* [PROBLEM DESCRIPTION]:
Where a line of the data below has the string "Monthly", copy that line.

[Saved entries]

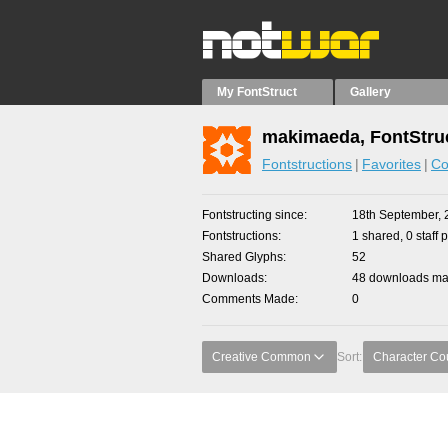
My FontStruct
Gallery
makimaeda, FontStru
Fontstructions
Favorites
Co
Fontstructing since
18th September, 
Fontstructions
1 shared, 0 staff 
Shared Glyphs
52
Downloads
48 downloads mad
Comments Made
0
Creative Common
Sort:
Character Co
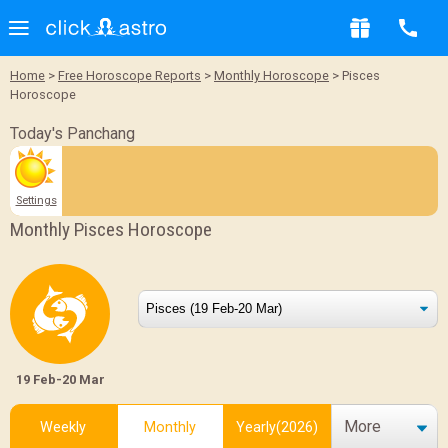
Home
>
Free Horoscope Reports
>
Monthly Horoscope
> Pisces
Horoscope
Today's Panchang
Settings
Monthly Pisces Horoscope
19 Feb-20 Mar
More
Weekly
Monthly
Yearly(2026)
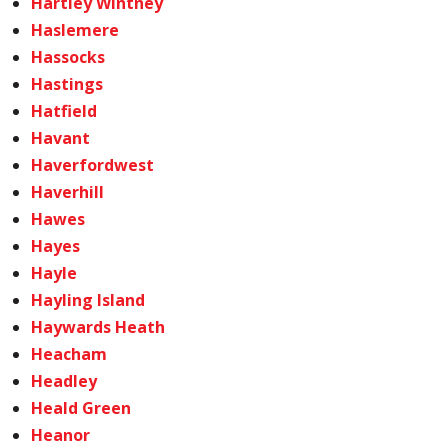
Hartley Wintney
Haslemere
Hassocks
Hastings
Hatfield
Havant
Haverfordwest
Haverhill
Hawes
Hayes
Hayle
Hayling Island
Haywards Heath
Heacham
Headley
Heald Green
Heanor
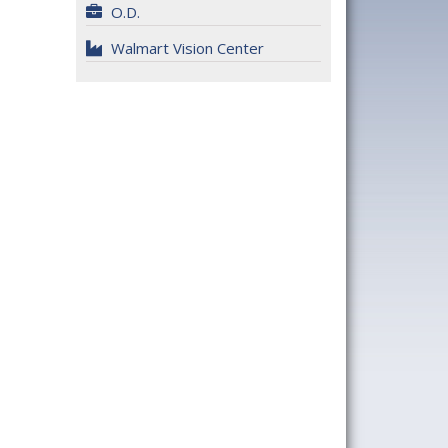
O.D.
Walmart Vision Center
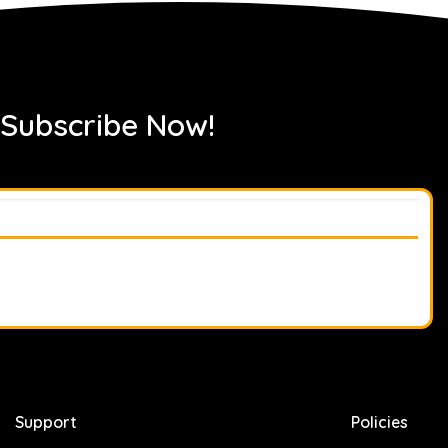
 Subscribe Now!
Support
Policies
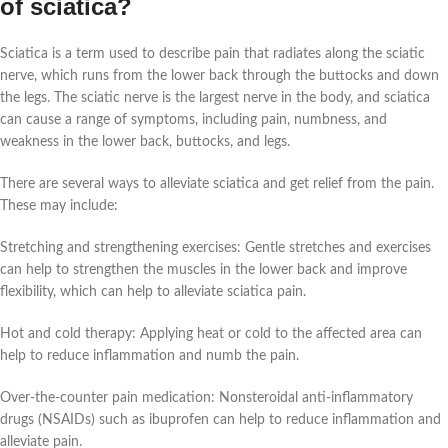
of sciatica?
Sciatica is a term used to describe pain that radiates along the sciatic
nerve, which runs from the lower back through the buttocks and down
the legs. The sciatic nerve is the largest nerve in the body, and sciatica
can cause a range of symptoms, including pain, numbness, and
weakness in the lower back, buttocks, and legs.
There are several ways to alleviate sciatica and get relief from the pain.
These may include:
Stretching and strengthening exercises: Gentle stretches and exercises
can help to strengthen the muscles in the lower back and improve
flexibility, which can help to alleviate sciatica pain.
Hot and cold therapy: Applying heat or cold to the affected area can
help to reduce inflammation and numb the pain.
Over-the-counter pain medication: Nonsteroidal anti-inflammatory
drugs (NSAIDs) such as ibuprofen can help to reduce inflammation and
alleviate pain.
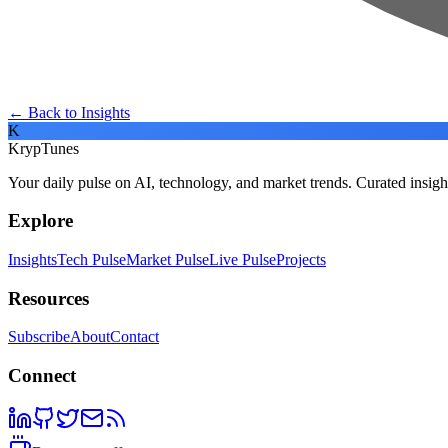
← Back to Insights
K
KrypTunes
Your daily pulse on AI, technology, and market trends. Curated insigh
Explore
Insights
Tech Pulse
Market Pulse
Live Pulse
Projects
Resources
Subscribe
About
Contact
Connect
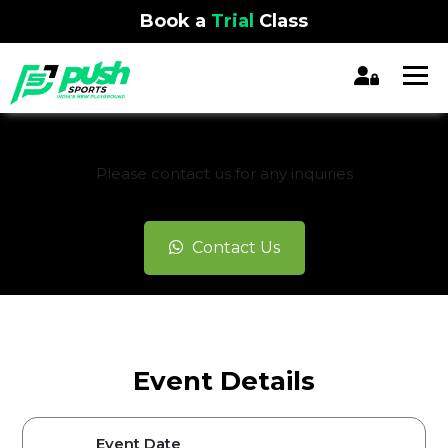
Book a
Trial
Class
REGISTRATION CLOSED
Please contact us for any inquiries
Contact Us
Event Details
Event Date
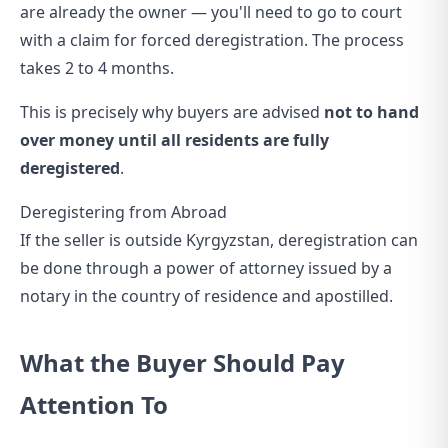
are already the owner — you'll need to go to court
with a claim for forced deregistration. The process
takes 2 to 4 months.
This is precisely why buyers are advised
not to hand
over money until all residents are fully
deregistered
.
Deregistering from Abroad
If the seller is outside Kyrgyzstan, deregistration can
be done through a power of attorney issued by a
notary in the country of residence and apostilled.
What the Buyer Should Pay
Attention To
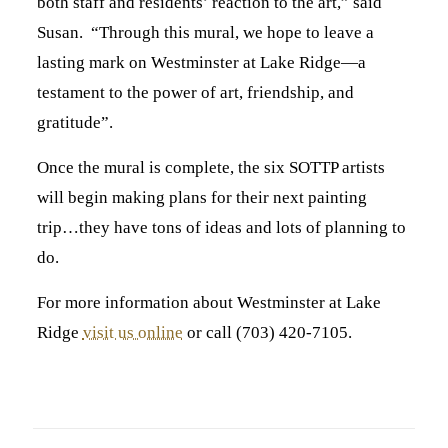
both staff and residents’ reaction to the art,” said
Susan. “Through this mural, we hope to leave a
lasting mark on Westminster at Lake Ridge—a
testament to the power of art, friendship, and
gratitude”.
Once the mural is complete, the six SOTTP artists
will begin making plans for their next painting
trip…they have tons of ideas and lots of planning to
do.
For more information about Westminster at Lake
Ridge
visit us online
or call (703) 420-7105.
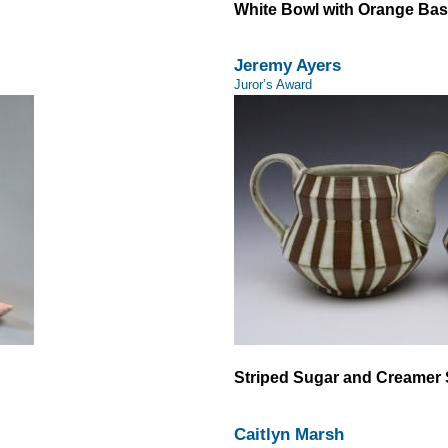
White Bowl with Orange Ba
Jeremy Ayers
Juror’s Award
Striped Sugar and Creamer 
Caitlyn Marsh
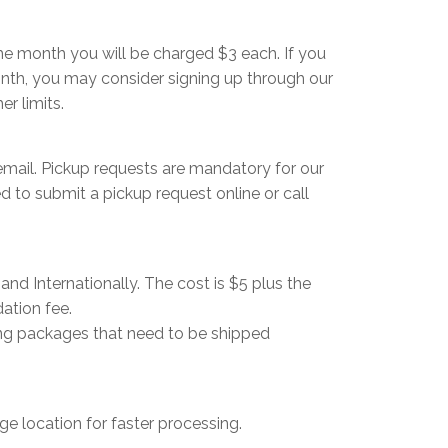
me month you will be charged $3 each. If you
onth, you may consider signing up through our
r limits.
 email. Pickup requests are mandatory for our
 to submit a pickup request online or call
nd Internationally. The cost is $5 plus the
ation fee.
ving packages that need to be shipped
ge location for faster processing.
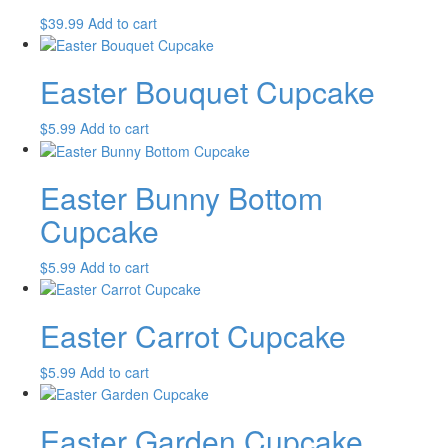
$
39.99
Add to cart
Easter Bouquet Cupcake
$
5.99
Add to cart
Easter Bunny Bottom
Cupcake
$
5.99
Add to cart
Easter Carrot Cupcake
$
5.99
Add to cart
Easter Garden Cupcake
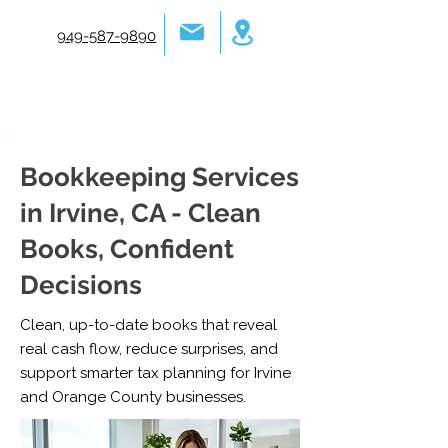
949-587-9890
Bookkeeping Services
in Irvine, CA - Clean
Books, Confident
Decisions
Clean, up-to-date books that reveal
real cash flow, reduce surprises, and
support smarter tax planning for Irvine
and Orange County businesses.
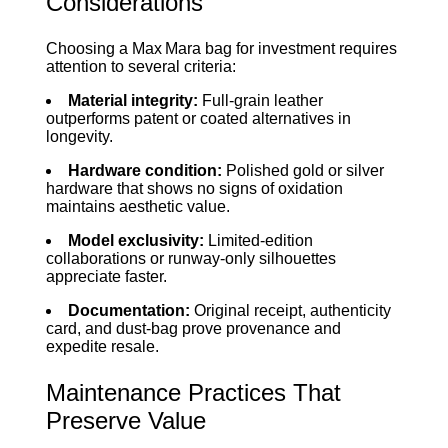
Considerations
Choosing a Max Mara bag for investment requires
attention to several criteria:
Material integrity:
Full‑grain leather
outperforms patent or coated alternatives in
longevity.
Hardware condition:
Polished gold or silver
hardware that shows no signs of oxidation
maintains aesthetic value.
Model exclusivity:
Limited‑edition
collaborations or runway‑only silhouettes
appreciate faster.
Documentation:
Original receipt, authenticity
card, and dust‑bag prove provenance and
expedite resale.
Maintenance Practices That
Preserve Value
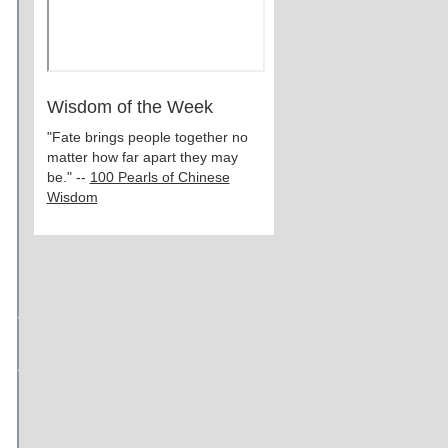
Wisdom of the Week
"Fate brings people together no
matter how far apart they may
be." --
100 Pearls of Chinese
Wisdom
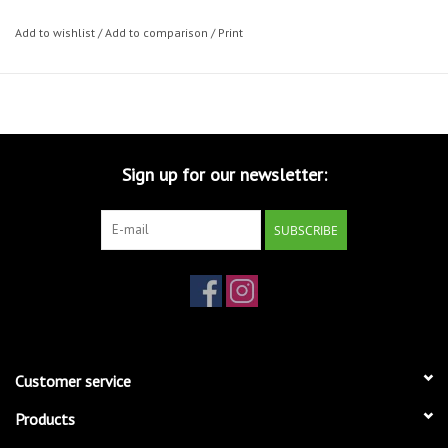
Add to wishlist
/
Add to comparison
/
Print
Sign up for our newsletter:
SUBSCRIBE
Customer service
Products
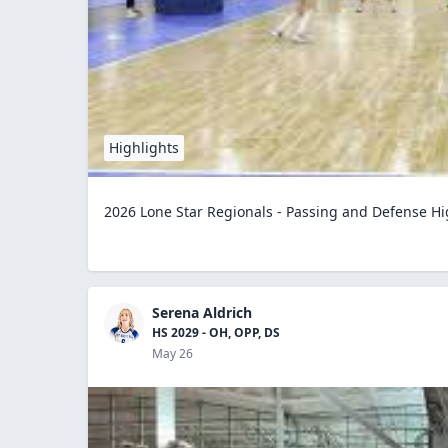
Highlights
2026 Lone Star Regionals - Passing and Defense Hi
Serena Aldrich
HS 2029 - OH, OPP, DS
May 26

* [RESPONSE TO THIS EXERCISE]:
Monthly Horoscope
Monthly Pisces Horoscope
Monthly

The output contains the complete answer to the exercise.